_WHAT IS NEEDED_
Please reproduce the line containing "Return results in <instances>...</instances>. Segment: spleen." and every line after it in the records below, exactly and with nothing else.

**** MATERIAL PROVIDED ****

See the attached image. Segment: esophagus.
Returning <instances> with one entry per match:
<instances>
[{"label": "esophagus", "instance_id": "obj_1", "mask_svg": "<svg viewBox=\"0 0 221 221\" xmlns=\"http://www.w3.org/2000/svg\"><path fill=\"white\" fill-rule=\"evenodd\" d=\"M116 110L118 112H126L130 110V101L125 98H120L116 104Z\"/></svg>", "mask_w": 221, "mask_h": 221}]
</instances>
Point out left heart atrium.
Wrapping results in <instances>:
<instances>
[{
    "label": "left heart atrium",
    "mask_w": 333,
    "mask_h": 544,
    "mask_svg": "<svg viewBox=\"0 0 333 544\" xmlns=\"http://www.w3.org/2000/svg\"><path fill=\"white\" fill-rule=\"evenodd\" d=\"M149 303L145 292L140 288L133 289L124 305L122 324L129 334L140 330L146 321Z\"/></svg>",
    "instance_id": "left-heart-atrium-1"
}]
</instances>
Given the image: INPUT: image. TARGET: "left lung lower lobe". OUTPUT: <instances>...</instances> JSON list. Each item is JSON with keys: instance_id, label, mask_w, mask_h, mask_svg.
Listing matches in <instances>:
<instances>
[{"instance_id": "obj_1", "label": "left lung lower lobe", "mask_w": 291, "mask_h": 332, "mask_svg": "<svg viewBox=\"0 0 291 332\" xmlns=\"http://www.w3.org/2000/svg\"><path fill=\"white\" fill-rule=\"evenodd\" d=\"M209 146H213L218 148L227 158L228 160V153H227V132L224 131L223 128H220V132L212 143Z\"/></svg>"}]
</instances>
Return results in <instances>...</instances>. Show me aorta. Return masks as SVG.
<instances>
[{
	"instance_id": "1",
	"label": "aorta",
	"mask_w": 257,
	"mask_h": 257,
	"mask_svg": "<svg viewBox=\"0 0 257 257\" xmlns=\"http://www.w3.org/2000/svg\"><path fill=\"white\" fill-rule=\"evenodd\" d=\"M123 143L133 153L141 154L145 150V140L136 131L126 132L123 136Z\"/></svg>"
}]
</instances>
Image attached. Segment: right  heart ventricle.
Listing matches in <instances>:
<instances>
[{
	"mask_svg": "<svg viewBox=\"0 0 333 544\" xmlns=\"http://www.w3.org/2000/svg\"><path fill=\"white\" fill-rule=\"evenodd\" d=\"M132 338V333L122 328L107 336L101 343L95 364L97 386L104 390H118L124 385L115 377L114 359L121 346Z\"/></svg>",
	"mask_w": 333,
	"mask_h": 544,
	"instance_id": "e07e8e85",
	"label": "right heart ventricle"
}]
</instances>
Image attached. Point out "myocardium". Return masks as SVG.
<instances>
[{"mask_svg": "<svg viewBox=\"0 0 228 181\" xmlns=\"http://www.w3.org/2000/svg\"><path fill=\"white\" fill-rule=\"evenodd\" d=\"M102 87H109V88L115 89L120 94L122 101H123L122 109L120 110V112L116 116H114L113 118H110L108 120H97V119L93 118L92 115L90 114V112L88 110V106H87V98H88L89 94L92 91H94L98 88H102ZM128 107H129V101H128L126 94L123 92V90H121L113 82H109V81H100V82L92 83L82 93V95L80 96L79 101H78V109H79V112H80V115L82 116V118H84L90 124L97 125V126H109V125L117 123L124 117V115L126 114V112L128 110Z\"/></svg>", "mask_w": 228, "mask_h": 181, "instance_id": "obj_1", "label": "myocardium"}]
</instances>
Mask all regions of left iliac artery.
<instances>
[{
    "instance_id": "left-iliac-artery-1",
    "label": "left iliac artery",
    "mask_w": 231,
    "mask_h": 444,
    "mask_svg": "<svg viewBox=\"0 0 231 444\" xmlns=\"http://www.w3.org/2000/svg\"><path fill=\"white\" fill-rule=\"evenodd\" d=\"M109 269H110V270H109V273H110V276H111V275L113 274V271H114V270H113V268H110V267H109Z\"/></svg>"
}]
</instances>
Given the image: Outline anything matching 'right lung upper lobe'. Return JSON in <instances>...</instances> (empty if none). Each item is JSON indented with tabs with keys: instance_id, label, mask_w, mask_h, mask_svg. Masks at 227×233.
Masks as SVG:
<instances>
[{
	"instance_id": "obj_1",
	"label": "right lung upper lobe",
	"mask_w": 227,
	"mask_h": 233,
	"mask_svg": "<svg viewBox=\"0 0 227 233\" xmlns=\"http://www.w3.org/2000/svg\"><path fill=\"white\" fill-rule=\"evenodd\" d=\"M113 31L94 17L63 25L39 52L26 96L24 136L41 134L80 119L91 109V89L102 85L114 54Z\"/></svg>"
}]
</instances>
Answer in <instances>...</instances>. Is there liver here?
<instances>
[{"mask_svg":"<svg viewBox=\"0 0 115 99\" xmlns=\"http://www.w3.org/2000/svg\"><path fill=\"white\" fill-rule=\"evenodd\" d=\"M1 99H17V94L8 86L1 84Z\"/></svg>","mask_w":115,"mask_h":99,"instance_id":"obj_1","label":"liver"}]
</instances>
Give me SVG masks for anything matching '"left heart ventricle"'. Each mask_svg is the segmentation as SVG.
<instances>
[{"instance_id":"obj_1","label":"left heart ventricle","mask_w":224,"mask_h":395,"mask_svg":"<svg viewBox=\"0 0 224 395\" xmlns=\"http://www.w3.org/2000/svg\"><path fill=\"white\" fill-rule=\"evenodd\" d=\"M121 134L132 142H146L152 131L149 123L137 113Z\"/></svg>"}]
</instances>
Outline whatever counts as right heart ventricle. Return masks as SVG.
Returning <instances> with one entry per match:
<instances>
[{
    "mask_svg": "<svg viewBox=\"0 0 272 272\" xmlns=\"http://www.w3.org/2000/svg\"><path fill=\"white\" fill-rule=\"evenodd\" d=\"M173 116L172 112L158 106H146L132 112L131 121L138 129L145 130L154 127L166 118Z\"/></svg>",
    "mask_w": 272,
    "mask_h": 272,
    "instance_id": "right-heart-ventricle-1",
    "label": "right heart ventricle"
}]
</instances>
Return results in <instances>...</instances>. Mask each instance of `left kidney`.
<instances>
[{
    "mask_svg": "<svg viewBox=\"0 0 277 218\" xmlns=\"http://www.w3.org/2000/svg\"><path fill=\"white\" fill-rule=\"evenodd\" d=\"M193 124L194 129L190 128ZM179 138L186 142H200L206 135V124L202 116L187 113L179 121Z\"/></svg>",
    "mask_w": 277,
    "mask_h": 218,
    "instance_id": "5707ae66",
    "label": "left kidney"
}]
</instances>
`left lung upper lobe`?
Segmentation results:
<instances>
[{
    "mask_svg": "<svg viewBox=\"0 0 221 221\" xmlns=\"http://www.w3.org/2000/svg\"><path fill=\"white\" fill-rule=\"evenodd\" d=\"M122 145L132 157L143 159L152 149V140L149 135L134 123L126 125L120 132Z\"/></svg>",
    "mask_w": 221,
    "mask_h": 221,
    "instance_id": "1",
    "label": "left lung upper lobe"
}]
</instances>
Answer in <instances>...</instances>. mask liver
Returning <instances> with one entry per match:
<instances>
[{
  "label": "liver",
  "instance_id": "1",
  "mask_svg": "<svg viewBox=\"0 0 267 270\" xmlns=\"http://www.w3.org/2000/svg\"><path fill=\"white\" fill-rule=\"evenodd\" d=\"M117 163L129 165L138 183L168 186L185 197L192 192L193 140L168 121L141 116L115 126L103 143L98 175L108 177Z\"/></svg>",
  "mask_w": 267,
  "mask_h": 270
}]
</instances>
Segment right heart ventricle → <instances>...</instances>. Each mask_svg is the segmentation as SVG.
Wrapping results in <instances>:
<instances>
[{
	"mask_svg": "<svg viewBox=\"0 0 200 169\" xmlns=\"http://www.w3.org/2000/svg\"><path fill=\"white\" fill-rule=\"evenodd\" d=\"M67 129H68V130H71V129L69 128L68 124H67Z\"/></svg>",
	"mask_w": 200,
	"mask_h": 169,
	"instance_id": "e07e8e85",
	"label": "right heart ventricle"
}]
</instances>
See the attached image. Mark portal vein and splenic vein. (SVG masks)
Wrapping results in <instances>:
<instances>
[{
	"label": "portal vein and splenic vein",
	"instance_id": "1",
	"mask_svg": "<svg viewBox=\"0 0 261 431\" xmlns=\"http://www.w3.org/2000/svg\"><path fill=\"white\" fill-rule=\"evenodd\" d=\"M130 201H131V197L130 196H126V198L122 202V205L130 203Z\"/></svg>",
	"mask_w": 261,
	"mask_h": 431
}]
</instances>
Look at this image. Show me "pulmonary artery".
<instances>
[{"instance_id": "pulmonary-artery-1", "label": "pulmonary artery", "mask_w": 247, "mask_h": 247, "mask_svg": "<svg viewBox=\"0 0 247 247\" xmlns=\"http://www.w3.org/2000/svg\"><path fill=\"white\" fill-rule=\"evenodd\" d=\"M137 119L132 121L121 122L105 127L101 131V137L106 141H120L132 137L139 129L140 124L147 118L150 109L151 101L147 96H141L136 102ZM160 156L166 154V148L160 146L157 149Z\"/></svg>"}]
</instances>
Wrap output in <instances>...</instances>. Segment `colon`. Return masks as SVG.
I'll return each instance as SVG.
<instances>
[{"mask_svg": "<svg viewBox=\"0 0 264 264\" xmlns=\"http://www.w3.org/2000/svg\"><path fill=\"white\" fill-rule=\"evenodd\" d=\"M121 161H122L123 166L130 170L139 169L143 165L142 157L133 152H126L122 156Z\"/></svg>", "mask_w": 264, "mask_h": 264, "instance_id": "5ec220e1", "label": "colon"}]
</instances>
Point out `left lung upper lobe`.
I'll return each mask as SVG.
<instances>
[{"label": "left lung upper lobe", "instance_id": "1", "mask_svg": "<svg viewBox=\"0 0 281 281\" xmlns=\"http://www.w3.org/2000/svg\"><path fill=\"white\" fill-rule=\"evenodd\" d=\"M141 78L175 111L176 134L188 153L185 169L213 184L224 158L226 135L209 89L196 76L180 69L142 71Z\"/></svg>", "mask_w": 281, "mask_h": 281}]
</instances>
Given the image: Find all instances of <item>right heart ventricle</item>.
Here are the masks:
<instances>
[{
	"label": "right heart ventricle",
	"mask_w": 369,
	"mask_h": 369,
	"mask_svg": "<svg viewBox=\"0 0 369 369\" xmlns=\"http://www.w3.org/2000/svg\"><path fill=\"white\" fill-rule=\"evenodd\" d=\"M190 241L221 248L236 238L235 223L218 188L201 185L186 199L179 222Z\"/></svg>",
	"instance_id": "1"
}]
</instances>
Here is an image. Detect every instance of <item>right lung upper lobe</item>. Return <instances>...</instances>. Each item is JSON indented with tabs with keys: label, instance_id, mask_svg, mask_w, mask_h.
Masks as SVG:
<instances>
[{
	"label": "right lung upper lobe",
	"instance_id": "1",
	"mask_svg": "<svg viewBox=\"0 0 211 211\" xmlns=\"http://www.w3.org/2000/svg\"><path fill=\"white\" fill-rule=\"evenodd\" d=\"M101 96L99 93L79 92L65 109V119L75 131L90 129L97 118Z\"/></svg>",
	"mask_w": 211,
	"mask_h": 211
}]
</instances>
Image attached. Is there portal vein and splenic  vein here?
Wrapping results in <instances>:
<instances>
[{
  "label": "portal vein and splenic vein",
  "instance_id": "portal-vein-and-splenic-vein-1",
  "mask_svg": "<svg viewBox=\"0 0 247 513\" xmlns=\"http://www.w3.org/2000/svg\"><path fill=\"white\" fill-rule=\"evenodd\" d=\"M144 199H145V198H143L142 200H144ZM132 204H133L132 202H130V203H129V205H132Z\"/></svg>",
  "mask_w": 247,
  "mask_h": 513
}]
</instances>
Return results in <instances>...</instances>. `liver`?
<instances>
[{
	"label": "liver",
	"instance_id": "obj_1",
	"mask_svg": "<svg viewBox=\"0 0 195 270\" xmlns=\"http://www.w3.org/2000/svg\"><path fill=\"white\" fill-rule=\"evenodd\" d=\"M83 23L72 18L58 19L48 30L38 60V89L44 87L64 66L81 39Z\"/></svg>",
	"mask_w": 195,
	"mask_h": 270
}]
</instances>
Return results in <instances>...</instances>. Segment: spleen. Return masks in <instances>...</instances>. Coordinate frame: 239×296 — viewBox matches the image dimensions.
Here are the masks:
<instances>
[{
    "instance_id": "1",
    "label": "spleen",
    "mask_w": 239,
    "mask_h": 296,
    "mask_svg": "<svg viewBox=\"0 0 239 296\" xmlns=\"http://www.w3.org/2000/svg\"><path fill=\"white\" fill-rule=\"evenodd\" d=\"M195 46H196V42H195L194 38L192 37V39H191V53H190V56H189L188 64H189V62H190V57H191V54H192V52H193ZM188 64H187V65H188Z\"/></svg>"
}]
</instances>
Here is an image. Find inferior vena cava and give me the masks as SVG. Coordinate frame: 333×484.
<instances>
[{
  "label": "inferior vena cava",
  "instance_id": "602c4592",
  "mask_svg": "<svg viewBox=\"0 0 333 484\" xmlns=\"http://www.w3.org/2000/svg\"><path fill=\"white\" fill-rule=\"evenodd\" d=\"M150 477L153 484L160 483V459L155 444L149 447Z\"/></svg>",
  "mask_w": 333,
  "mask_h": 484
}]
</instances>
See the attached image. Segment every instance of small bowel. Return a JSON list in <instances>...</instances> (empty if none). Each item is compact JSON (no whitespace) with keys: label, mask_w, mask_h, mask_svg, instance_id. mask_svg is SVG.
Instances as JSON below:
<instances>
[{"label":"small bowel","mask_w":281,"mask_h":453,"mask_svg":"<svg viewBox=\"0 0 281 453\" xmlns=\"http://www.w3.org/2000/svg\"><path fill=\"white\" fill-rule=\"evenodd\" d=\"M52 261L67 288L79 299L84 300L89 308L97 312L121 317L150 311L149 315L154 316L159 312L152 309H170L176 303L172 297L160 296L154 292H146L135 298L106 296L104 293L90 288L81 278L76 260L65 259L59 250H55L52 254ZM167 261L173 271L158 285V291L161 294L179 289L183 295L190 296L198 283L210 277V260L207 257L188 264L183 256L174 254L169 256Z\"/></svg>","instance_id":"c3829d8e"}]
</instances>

****

_SOLUTION BELOW_
Return results in <instances>...</instances>. Segment: spleen. Return masks in <instances>...</instances>. Coordinate frame: 239×296 — viewBox matches the image dimensions.
Here are the masks:
<instances>
[{
    "instance_id": "1",
    "label": "spleen",
    "mask_w": 239,
    "mask_h": 296,
    "mask_svg": "<svg viewBox=\"0 0 239 296\" xmlns=\"http://www.w3.org/2000/svg\"><path fill=\"white\" fill-rule=\"evenodd\" d=\"M195 46H196V42H195L194 38L192 37V39H191V53H190V56H189L188 64H189V62H190V57H191V54H192V52H193ZM188 64H187V65H188Z\"/></svg>"
}]
</instances>
Here is an image. Find inferior vena cava and give me the masks as SVG. Coordinate frame: 333×484.
<instances>
[{
  "label": "inferior vena cava",
  "instance_id": "602c4592",
  "mask_svg": "<svg viewBox=\"0 0 333 484\" xmlns=\"http://www.w3.org/2000/svg\"><path fill=\"white\" fill-rule=\"evenodd\" d=\"M150 477L153 484L160 483V459L155 444L149 447Z\"/></svg>",
  "mask_w": 333,
  "mask_h": 484
}]
</instances>
See the attached image. Segment every instance of small bowel. Return a JSON list in <instances>...</instances> (empty if none). Each item is compact JSON (no whitespace) with keys: label, mask_w, mask_h, mask_svg, instance_id. mask_svg is SVG.
Instances as JSON below:
<instances>
[{"label":"small bowel","mask_w":281,"mask_h":453,"mask_svg":"<svg viewBox=\"0 0 281 453\" xmlns=\"http://www.w3.org/2000/svg\"><path fill=\"white\" fill-rule=\"evenodd\" d=\"M52 261L67 288L79 299L84 300L89 308L97 312L121 317L150 311L149 315L154 316L159 312L152 309H170L176 303L172 297L160 296L154 292H146L135 298L106 296L104 293L90 288L81 278L76 260L65 259L59 250H55L52 254ZM167 261L173 271L158 285V291L161 294L179 289L183 295L190 296L198 283L210 277V260L207 257L188 264L183 256L174 254L169 256Z\"/></svg>","instance_id":"c3829d8e"}]
</instances>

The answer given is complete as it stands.